[Information provided]
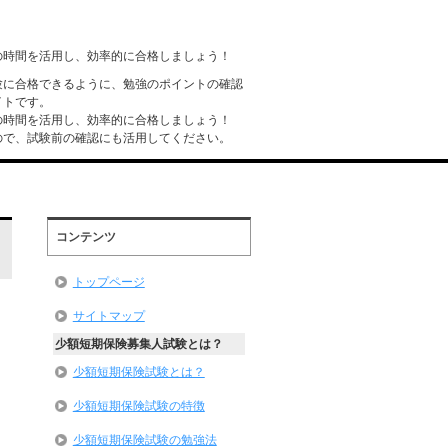
の時間を活用し、効率的に合格しましょう！
験に合格できるように、勉強のポイントの確認
イトです。
の時間を活用し、効率的に合格しましょう！
ので、試験前の確認にも活用してください。
コンテンツ
トップページ
サイトマップ
少額短期保険募集人試験とは？
少額短期保険試験とは？
少額短期保険試験の特徴
少額短期保険試験の勉強法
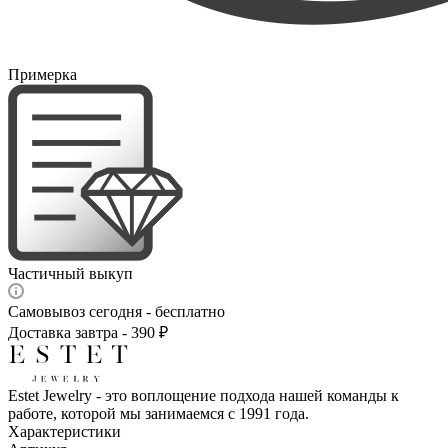
Примерка
Частичный выкуп
Самовывоз сегодня - бесплатно
Доставка завтра - 390 ₽
Estet Jewelry - это воплощение подхода нашей команды к
работе, которой мы занимаемся с 1991 года.
Характеристики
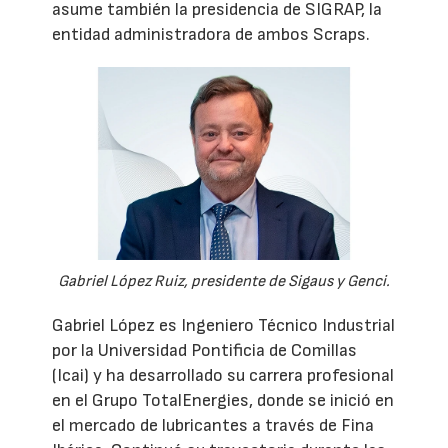
asume también la presidencia de SIGRAP, la
entidad administradora de ambos Scraps.
Gabriel López Ruiz, presidente de Sigaus y Genci.
Gabriel López es Ingeniero Técnico Industrial
por la Universidad Pontificia de Comillas
(Icai) y ha desarrollado su carrera profesional
en el Grupo TotalEnergies, donde se inició en
el mercado de lubricantes a través de Fina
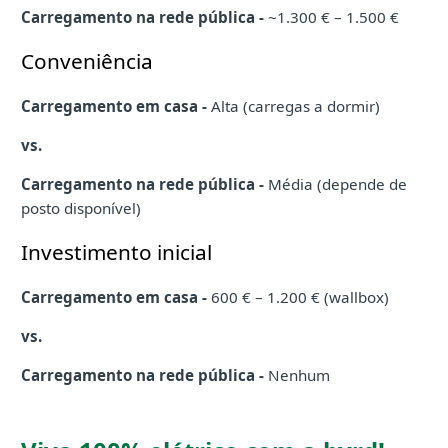
Carregamento na rede pública -
~1.300 € – 1.500 €
Conveniência
Carregamento em casa -
Alta (carregas a dormir)
vs.
Carregamento na rede pública -
Média (depende de
posto disponível)
Investimento inicial
Carregamento em casa -
600 € – 1.200 € (wallbox)
vs.
Carregamento na rede pública -
Nenhum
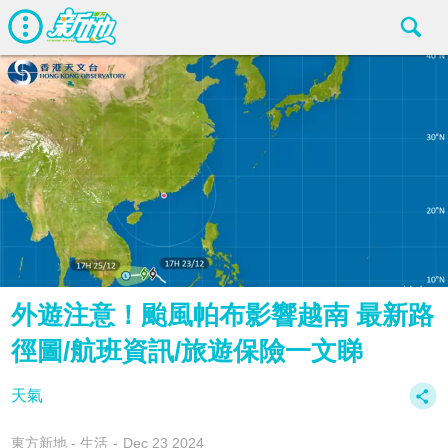
外遊注意！颱風帕布影響越南 最新路
徑圖/航班資訊/旅遊保險一文睇
天氣
東方新地 - 生活
Dec 23 2024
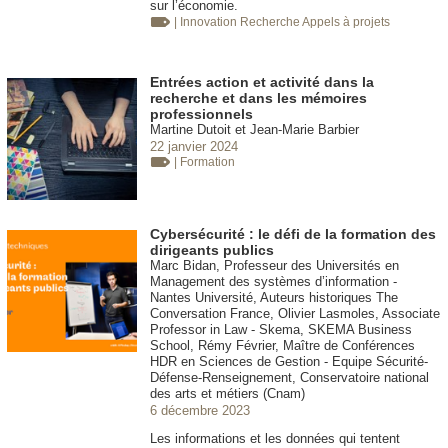
sur l’économie.
| Innovation
Recherche Appels à projets
Entrées action et activité dans la
recherche et dans les mémoires
professionnels
Martine Dutoit et Jean-Marie Barbier
22 janvier 2024
| Formation
Cybersécurité : le défi de la formation des
dirigeants publics
Marc Bidan, Professeur des Universités en
Management des systèmes d’information -
Nantes Université, Auteurs historiques The
Conversation France, Olivier Lasmoles, Associate
Professor in Law - Skema, SKEMA Business
School, Rémy Février, Maître de Conférences
HDR en Sciences de Gestion - Equipe Sécurité-
Défense-Renseignement, Conservatoire national
des arts et métiers (Cnam)
6 décembre 2023
Les informations et les données qui tentent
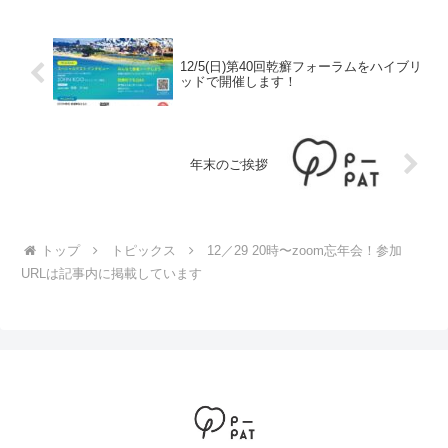
12/5(日)第40回乾癬フォーラムをハイブリ
ッドで開催します！
年末のご挨拶
トップ
トピックス
12／29 20時〜zoom忘年会！参加
URLは記事内に掲載しています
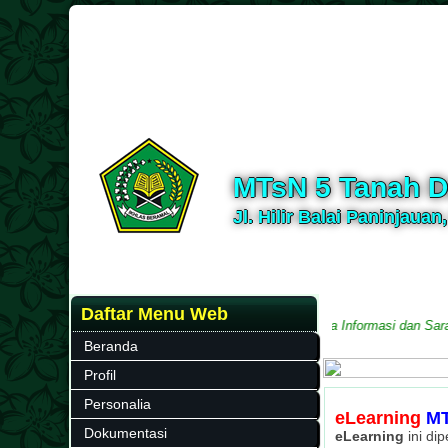
MTsN 5 Tanah D
Jl. Hilir Balai Paninjauan
Daftar Menu Web
ten Tanah Datar, Provinsi Sumatera Barat
Media Informasi dan Sarana Ko
Beranda
Profil
Personalia
eLearning
MT
Dokumentasi
eLearning
ini di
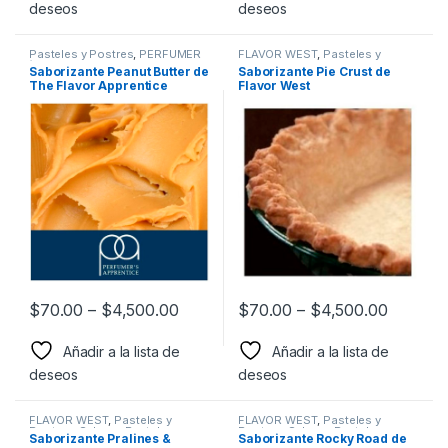
deseos
deseos
Pasteles y Postres
,
PERFUMER
FLAVOR WEST
,
Pasteles y
´S APPRENTCIE
,
Sabor a
Postres
,
Sabor a Pasteles y
Saborizante Peanut Butter de
Saborizante Pie Crust de
Pasteles y postres
,
postres
,
Saborizantes
The Flavor Apprentice
Flavor West
Saborizantes
$
70.00
–
$
4,500.00
$
70.00
–
$
4,500.00
Añadir a la lista de
Añadir a la lista de
deseos
deseos
FLAVOR WEST
,
Pasteles y
FLAVOR WEST
,
Pasteles y
Postres
,
Sabor a Pasteles y
Postres
,
Sabor a Pasteles y
Saborizante Pralines &
Saborizante Rocky Road de
postres
,
Saborizantes
postres
,
Saborizantes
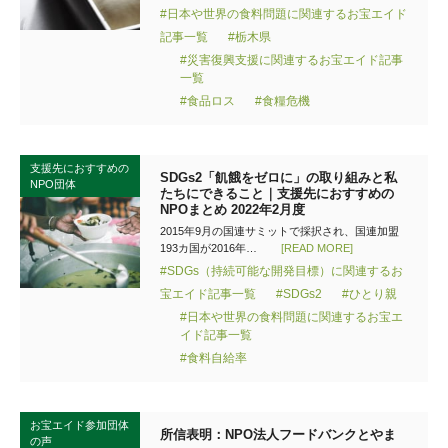
#日本や世界の食料問題に関連するお宝エイド
記事一覧
#栃木県
#災害復興支援に関連するお宝エイド記事
一覧
#食品ロス
#食糧危機
支援先におすすめの
SDGs2「飢餓をゼロに」の取り組みと私
NPO団体
たちにできること｜支援先におすすめの
NPOまとめ 2022年2月度
2015年9月の国連サミットで採択され、国連加盟
193カ国が2016年…
[READ MORE]
#SDGs（持続可能な開発目標）に関連するお
宝エイド記事一覧
#SDGs2
#ひとり親
#日本や世界の食料問題に関連するお宝エ
イド記事一覧
#食料自給率
お宝エイド参加団体
所信表明：NPO法人フードバンクとやま
の声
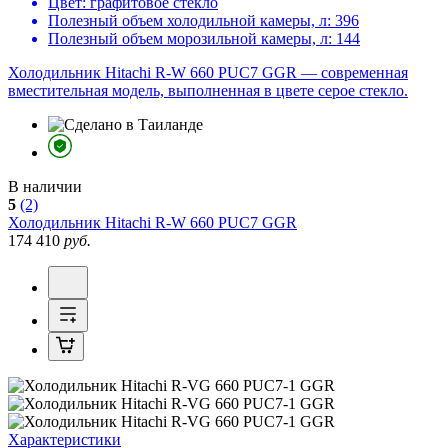
Цвет:
графитовое стекло
Полезный объем холодильной камеры, л:
396
Полезный объем морозильной камеры, л:
144
Холодильник Hitachi R-W 660 PUC7 GGR — современная
вместительная модель, выполненная в цвете серое стекло.
В наличии
5
(2)
Холодильник
Hitachi R-W 660 PUC7 GGR
174 410
руб.
Характеристики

[What is needed] Copy word for word the span of the records above that begins at the line with "School, Rémy Février, Maître de Conférences" and ends at the line with "12/5(日)第40回乾癬フォーラムをハイブリ", including those two lines but not the pictures.

[Answer for this exercise]
School, Rémy Février, Maître de Conférences
HDR en Sciences de Gestion - Equipe Sécurité-
Défense-Renseignement, Conservatoire national
des arts et métiers (Cnam)
6 décembre 2023
Les informations et les données qui tentent
12/5(日)第40回乾癬フォーラムをハイブリ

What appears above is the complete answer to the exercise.